= Clarke baronets of Rupertswood (1882) =

Escutcheon of the Clarke baronets of Rupertswood

The Clarke Baronetcy, of Rupertswood in the Colony of Victoria, was created in the Baronetage of the United Kingdom on 29 December 1882 for the Australian landowner and philanthropist William Clarke.

The Clarke family was originally from Weston Zoyland, Somerset.

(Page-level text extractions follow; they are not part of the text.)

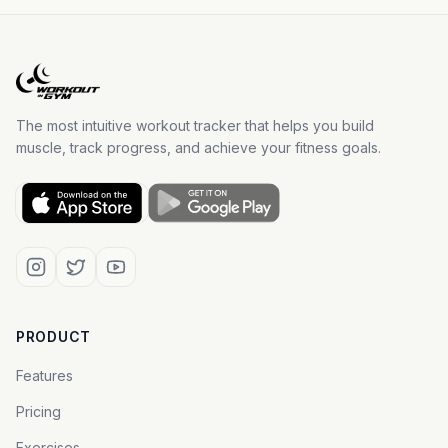
The most intuitive workout tracker that helps you build
muscle, track progress, and achieve your fitness goals.
PRODUCT
Features
Pricing
Exercises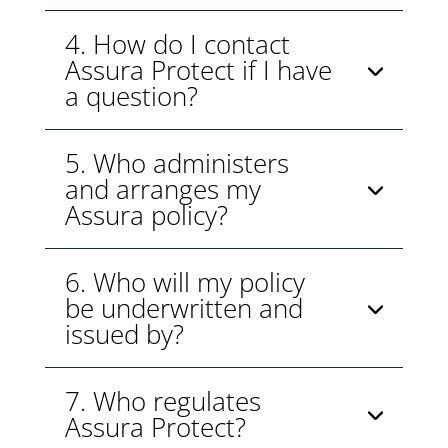
4. How do I contact
Assura Protect if I have
a question?
5. Who administers
and arranges my
Assura policy?
6. Who will my policy
be underwritten and
issued by?
7. Who regulates
Assura Protect?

William John Turner Clarke, father of the 1st Baronet, settled in Australia in 1829. He was a member of the Legislative Council of Victoria.

==Clarke baronets, of Rupertswood (1882)==
- Sir William John Clarke, 1st Baronet (1831–1897)
- Sir Rupert Turner Havelock Clarke, 2nd Baronet (1865–1926)
- Sir Rupert William John Clarke, 3rd Baronet (1919–2005)
- Sir Rupert Grant Alexander Clarke, 4th Baronet (born 1947)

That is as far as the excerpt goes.